Last week I spoke at the annual revenue integrity symposium sponsored by the National Association of Healthcare Revenue Integrity. And I really enjoy that conference; it’s a chance to discuss things other than admission status and learn a whole bunch of new abbreviations.
My talk was about key performance indicators (KPIs), and I am going to start with my conclusion, which is that they are terrible. Now, I cannot cover my whole hourlong talk in one article, but I can give you an example.
I bet every reader has heard from finance that you need to get a higher CMI, the case mix index. Now, granted, part of that is reasonable. We want to capture all applicable diagnoses so that the admission is assigned to the proper Diagnosis-Related Group (DRG), and the DRG weight is as high as possible, and as a result, the CMI will accurately reflect your overall patient acuity.
Of course, many of those diagnoses may not be complications or comorbidities (CCs) or major CCs (MCCs), and won’t affect the DRG weight, but they can influence the myriad risk scores.
But at the same time, those finance people also want you to find as many inpatient admissions as possible. They just don’t like patients hospitalized as outpatients, with or without observation services. After telling you to raise the CMI, they tell you to lower the observation rate.
So, what do you do? You double down on your utilization review activities, reviewing observation patients to get them admitted as inpatients as soon as it’s evident they will require a second midnight. You work hard with your doctors, getting them to document medical necessity for ongoing hospital care.
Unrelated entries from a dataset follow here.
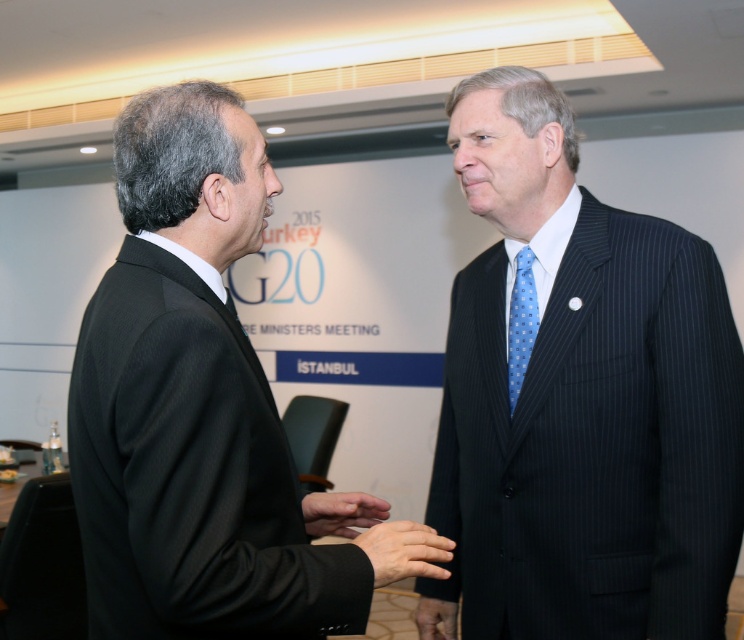 Question: Is matte black hand at center to the left of matte black hand at lower center from the viewer's perspective?

Choices:
 (A) no
 (B) yes

Answer: (B)

Question: Which point is farther to the camera?

Choices:
 (A) smooth skin hand at center
 (B) dark blue pinstripe suit at right
 (C) black pinstripe suit at left

Answer: (B)

Question: Is smooth skin hand at center in front of matte black hand at lower center?

Choices:
 (A) yes
 (B) no

Answer: (A)

Question: Which of these objects is positioned closest to the blue dotted tie at right?

Choices:
 (A) dark blue pinstripe suit at right
 (B) matte black hand at center
 (C) smooth skin hand at center
 (D) matte black hand at lower center

Answer: (A)

Question: Considering the real-world distances, which object is farthest from the smooth skin hand at center?

Choices:
 (A) dark blue pinstripe suit at right
 (B) black pinstripe suit at left

Answer: (A)

Question: Is matte black hand at center behind matte black hand at lower center?

Choices:
 (A) no
 (B) yes

Answer: (A) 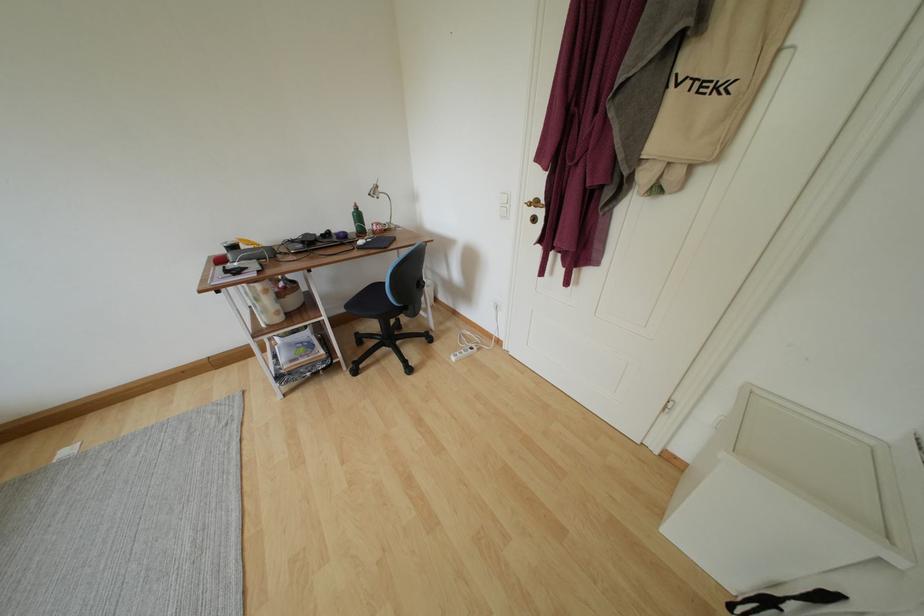 Where would you open the white cabinet lid? Please return your answer as a coordinate pair (x, y).

(815, 463) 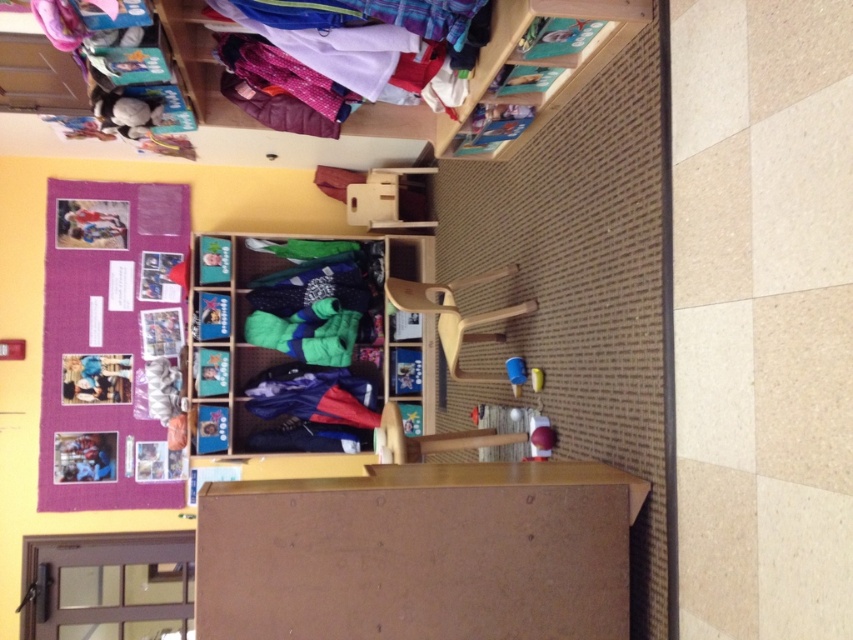 Is soft fleece socks at center closer to camera compared to shiny polyester jackets at upper center?

No, it is not.

Is point (323, 275) farther from camera compared to point (329, 68)?

Yes.

Identify the location of soft fleece socks at center. (314, 340).

From the picture: Does purple fabric bulletin board at upper left have a greater height compared to soft fleece socks at center?

Yes.

The image size is (853, 640). What do you see at coordinates (113, 346) in the screenshot? I see `purple fabric bulletin board at upper left` at bounding box center [113, 346].

In order to click on purple fabric bulletin board at upper left in this screenshot , I will do `click(113, 346)`.

Who is higher up, purple fabric bulletin board at upper left or shiny polyester jackets at upper center?

shiny polyester jackets at upper center

Does point (45, 276) lie behind point (323, 36)?

Yes, it is behind point (323, 36).

Where is `purple fabric bulletin board at upper left`? This screenshot has width=853, height=640. purple fabric bulletin board at upper left is located at coordinates [x=113, y=346]. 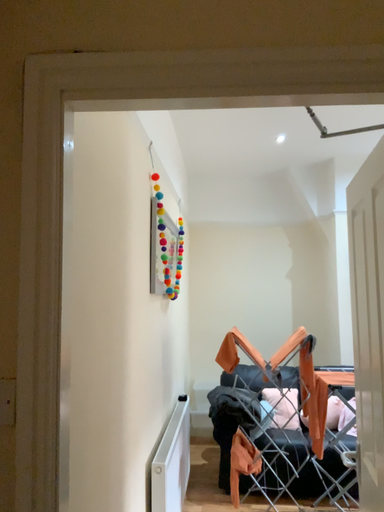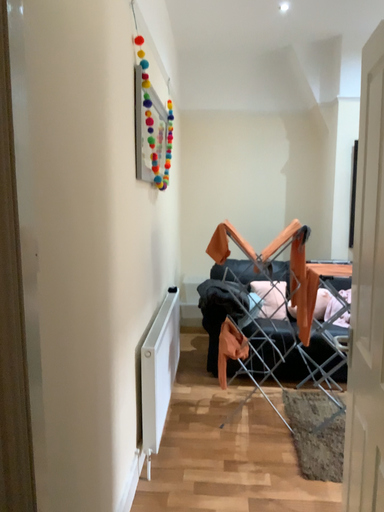 Question: How did the camera likely rotate when shooting the video?

Choices:
 (A) rotated upward
 (B) rotated downward

Answer: (B) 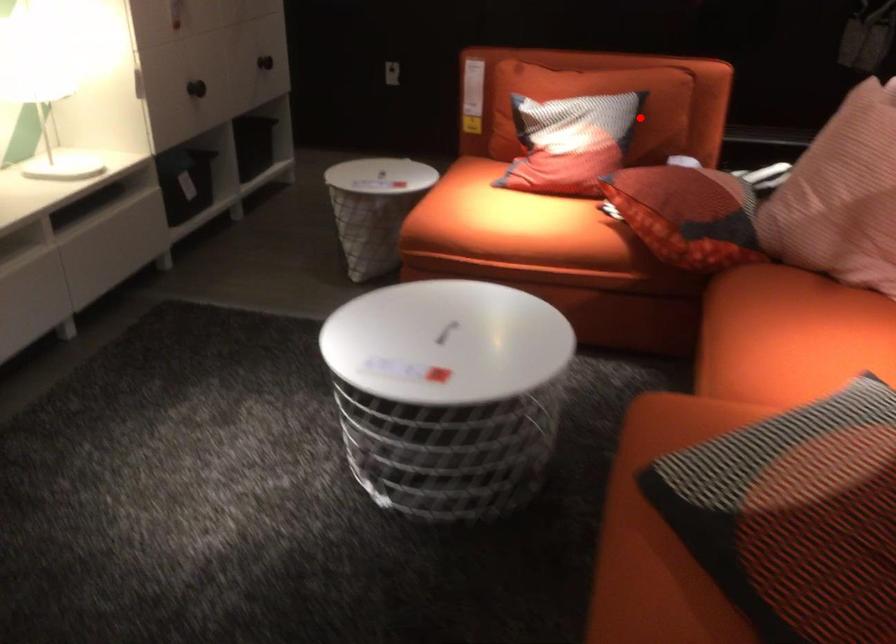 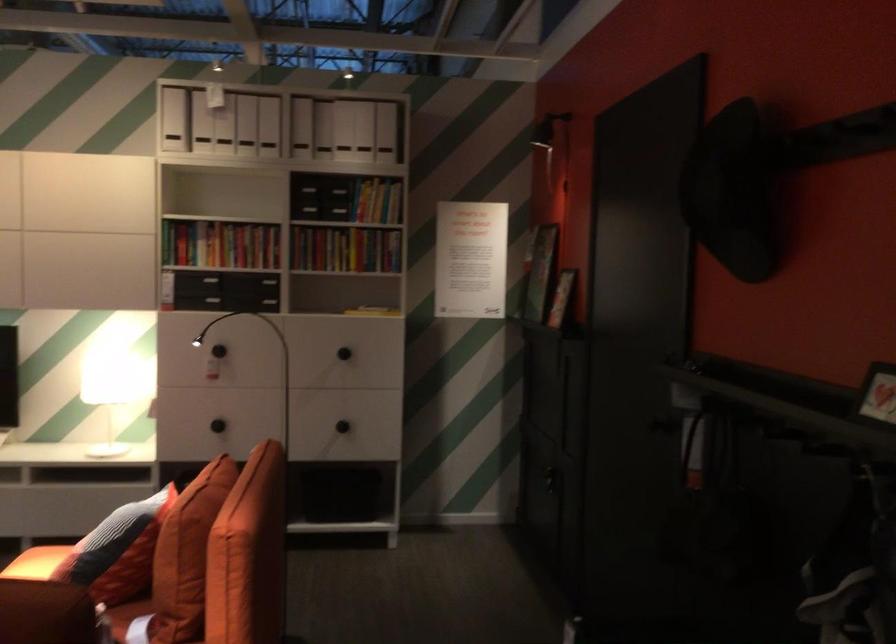 Question: I am providing you with two images of the same scene from different viewpoints. Given a red point in image1, look at the same physical point in image2. Is it:

Choices:
 (A) Closer to the viewpoint
 (B) Farther from the viewpoint

Answer: (A) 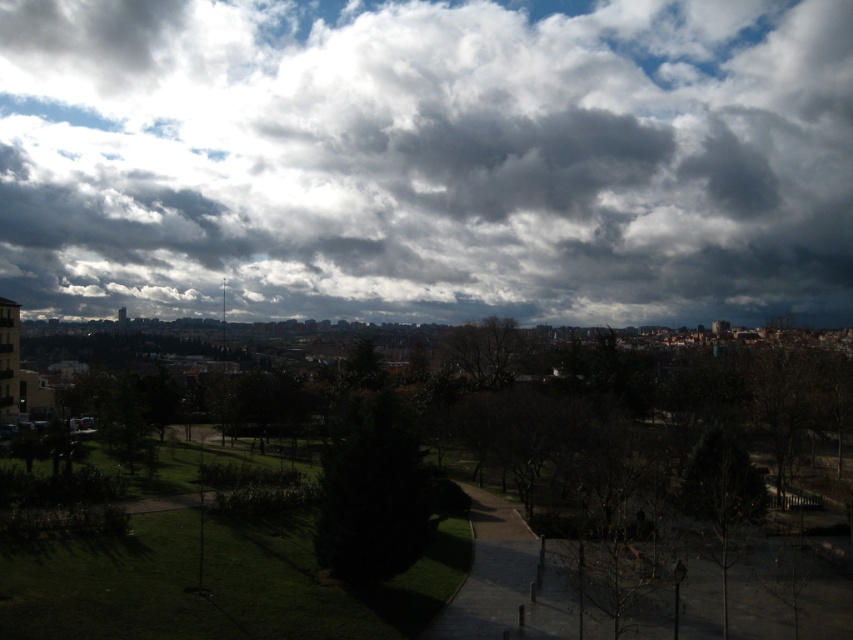 This screenshot has height=640, width=853. I want to click on cloudy sky at upper center, so click(x=428, y=160).

Is cloudy sky at upper center positioned before green leafy tree at center?

No, cloudy sky at upper center is further to the viewer.

The height and width of the screenshot is (640, 853). Find the location of `cloudy sky at upper center`. cloudy sky at upper center is located at coordinates point(428,160).

The image size is (853, 640). What do you see at coordinates (567, 452) in the screenshot?
I see `green leafy tree at center` at bounding box center [567, 452].

Find the location of a particular element. The image size is (853, 640). green leafy tree at center is located at coordinates (567, 452). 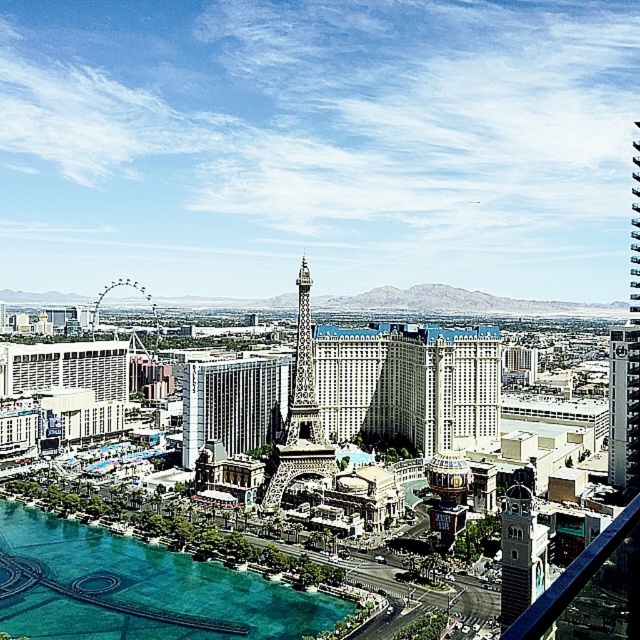 Who is shorter, shiny metallic eiffel tower at center or brick tower at center?

Standing shorter between the two is brick tower at center.

Is shiny metallic eiffel tower at center bigger than brick tower at center?

Indeed, shiny metallic eiffel tower at center has a larger size compared to brick tower at center.

The height and width of the screenshot is (640, 640). Describe the element at coordinates (300, 413) in the screenshot. I see `shiny metallic eiffel tower at center` at that location.

You are a GUI agent. You are given a task and a screenshot of the screen. Output one action in this format:
    pyautogui.click(x=<x>, y=<y>)
    Task: Click on the shiny metallic eiffel tower at center
    Image resolution: width=640 pixels, height=640 pixels.
    Given the screenshot: What is the action you would take?
    pyautogui.click(x=300, y=413)

Is brick tower at center positioned behind metallic silver parking garage at right?

No, brick tower at center is closer to the viewer.

How distant is brick tower at center from metallic silver parking garage at right?

63.41 meters

The image size is (640, 640). I want to click on brick tower at center, so click(520, 554).

Identify the location of brick tower at center. (520, 554).

Which is in front, point (460, 436) or point (628, 403)?

Point (628, 403) is in front.

Between white glossy hotel at center and metallic silver parking garage at right, which one is positioned lower?

metallic silver parking garage at right is below.

Is point (483, 362) more distant than point (634, 380)?

Yes, it is.

At what (x,y) coordinates should I click in order to perform the action: click on white glossy hotel at center. Please return your answer as a coordinate pair (x, y). Image resolution: width=640 pixels, height=640 pixels. Looking at the image, I should click on [474, 388]. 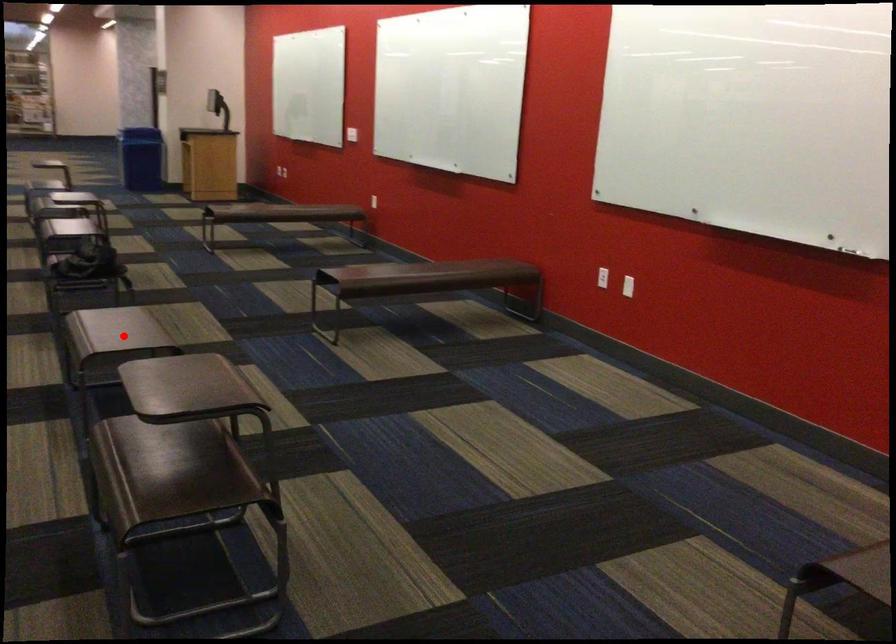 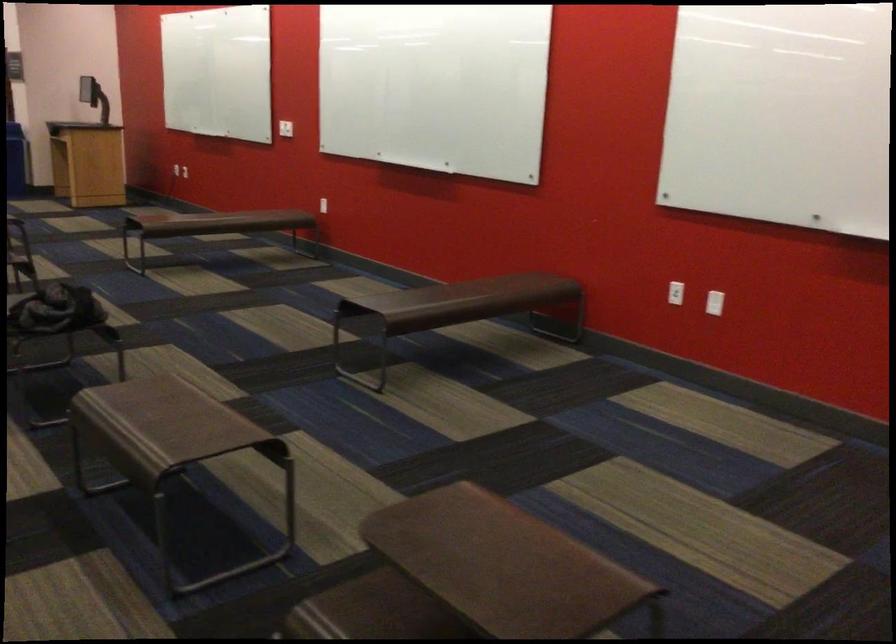 Where in the second image is the point corresponding to the highlighted location from the first image?

(170, 420) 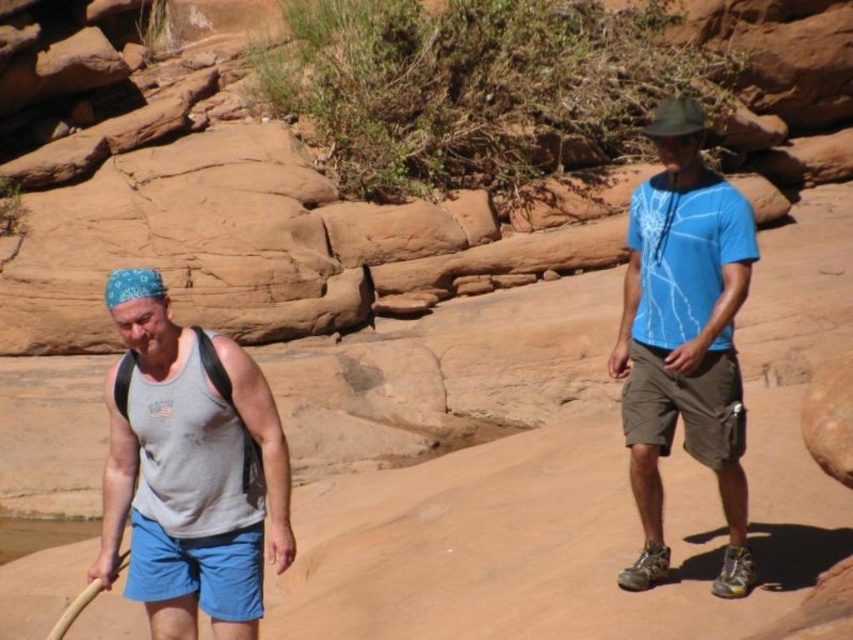 From the picture: You are a photographer trying to capture the gray cotton tank top at left in the center of your camera frame. Given its current position at point coordinates, can you confirm if it is already centered?

The gray cotton tank top at left is located at point coordinates, so it is not centered in the frame.

You are standing at the point marked as point (281, 515) in the desert scene. You need to walk to the nearest water source, which is located 5 meters away from your current position. Can you safely reach it without exceeding the 5 meter limit?

The distance of point (281, 515) from viewer is 6.55 meters, so you are already 6.55 meters away from the viewer. Since the water source is only 5 meters away from your current position, you would have to walk an additional 1.55 meters beyond the 5 meter limit to reach it, making it unsafe to proceed. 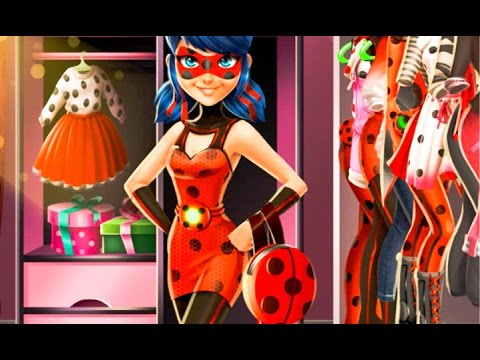 Image resolution: width=480 pixels, height=360 pixels. I want to click on pink drawer, so click(80, 280). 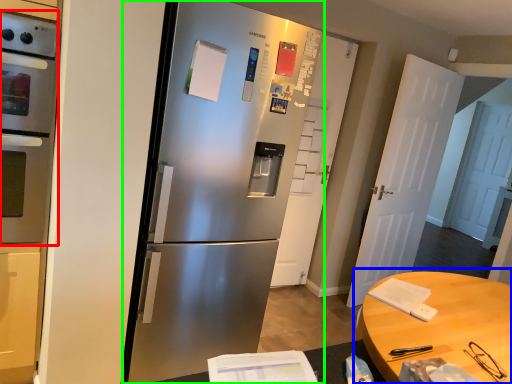 Question: Which object is positioned farthest from oven (highlighted by a red box)? Select from table (highlighted by a blue box) and refrigerator (highlighted by a green box).

Choices:
 (A) table
 (B) refrigerator

Answer: (A) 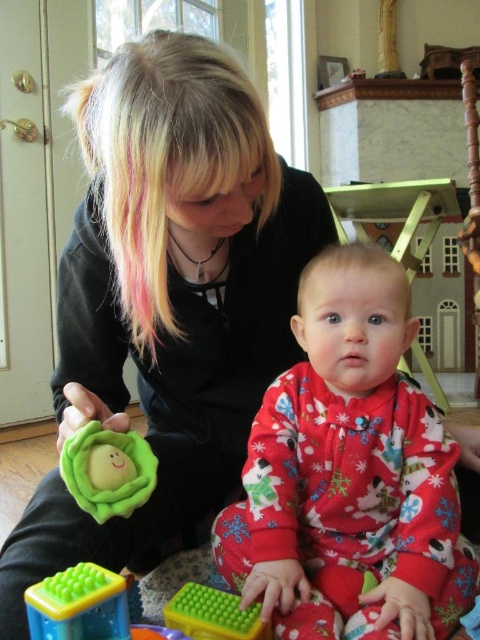 Question: Is matte black sweater at center thinner than fluffy red pajamas at center?

Choices:
 (A) yes
 (B) no

Answer: (B)

Question: Which object appears farthest from the camera in this image?

Choices:
 (A) green plastic toy at lower center
 (B) matte black sweater at center
 (C) green rubbery textured toy at lower center

Answer: (C)

Question: Does matte black sweater at center appear under green plastic toy at lower center?

Choices:
 (A) no
 (B) yes

Answer: (A)

Question: Which point is farther to the camera?

Choices:
 (A) (31, 605)
 (B) (120, 436)

Answer: (B)

Question: Is matte black sweater at center to the right of green plastic toy at lower center from the viewer's perspective?

Choices:
 (A) yes
 (B) no

Answer: (A)

Question: Among these points, which one is farthest from the camera?

Choices:
 (A) (242, 84)
 (B) (94, 484)

Answer: (B) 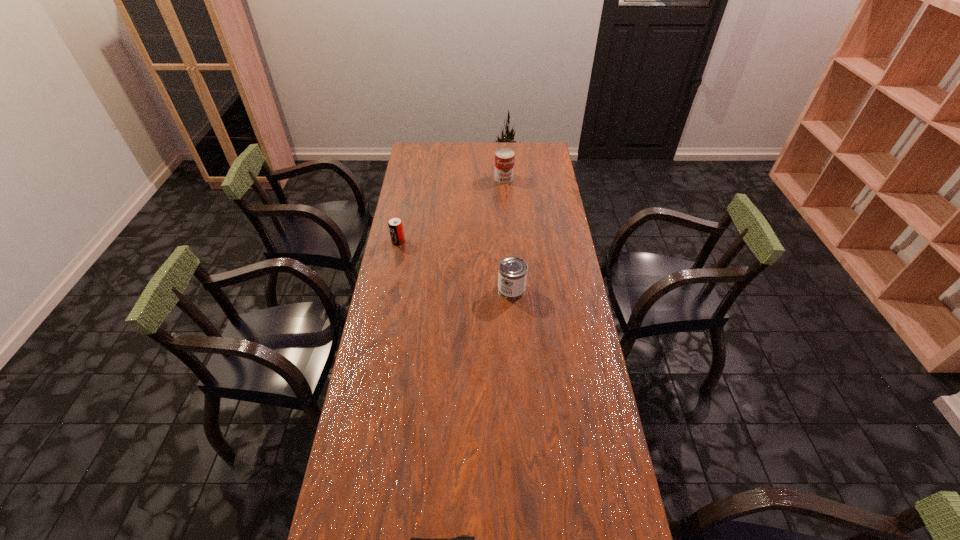 This screenshot has height=540, width=960. What are the coordinates of `the farthest can` in the screenshot? It's located at (504, 158).

Image resolution: width=960 pixels, height=540 pixels. What are the coordinates of `the nearest can` in the screenshot? It's located at (512, 274).

The height and width of the screenshot is (540, 960). In order to click on the second farthest object in this screenshot , I will do `click(395, 225)`.

At what (x,y) coordinates should I click in order to perform the action: click on the leftmost can. Please return your answer as a coordinate pair (x, y). This screenshot has width=960, height=540. Looking at the image, I should click on (395, 225).

Where is `vacant position located 0.320m on the front label of the farthest object`? This screenshot has height=540, width=960. vacant position located 0.320m on the front label of the farthest object is located at coordinates (507, 225).

Locate an element on the screen. The height and width of the screenshot is (540, 960). vacant space located 0.200m on the right of the nearest can is located at coordinates click(x=578, y=289).

You are a GUI agent. You are given a task and a screenshot of the screen. Output one action in this format:
    pyautogui.click(x=<x>, y=<y>)
    Task: Click on the free space located 0.060m on the back of the leftmost can
    
    Given the screenshot: What is the action you would take?
    pyautogui.click(x=400, y=227)

Find the location of a particular element. object situated at the left edge is located at coordinates (395, 225).

Where is `vacant space at the far edge`? vacant space at the far edge is located at coordinates tap(470, 154).

In the image, there is a desktop. What are the coordinates of `free region at the left edge` in the screenshot? It's located at (377, 523).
Your physician advisor, instead of sitting at a computer reviewing cases and arguing with payer medical directors, rounds on the units, talking to doctors, educating on the rules and documentation best practices, and participates in multi-disciplinary rounds, ensuring medical necessity, helping with problem discharges, and just providing moral support for the case managers.
And as a result of your hard work, your observation rate goes down and inpatient rate goes up. You catch a bunch of missed diagnoses and increase the specificity of many others. Your finance team should be delighted. But they aren’t. Why? Because your CMI dropped.
Why? Because all those inpatient conversions were for medical diagnoses, and because the patients weren’t “really sick,” they end up as lower-weighted DRGs, usually without a CC or MCC. Take chronic obstructive pulmonary disease (COPD) without a CC or MCC. That has a weight of 0.65.
That’s really low. And as a result, these lower-weighted inpatient admissions drive down the average CMI, and finance demands an explanation about why you disregarded their initiative.
And that’s truly messed up. You just got the hospital a DRG payment of perhaps $6,000 to $8,000, instead of the wimpy $2,648 observation payment, and they are upset? Do they really want you to stop all your efforts and leave those patients as observation?
It’s wrong; CMI is not a good key performance measure. If your finance team wants a higher CMI, tell them to hire more surgeons or start a transplant program so you can get new patients whose admissions have high weights.
Heart transplant with an MCC (and you should be able to find an MCC on that patient type) has a weight of 28. One of those will drive your average CMI up quite nicely.
So, if you are faced with raising the CMI, ask your finance team which they would prefer: a higher CMI, or more revenue.
And then decide what action to take.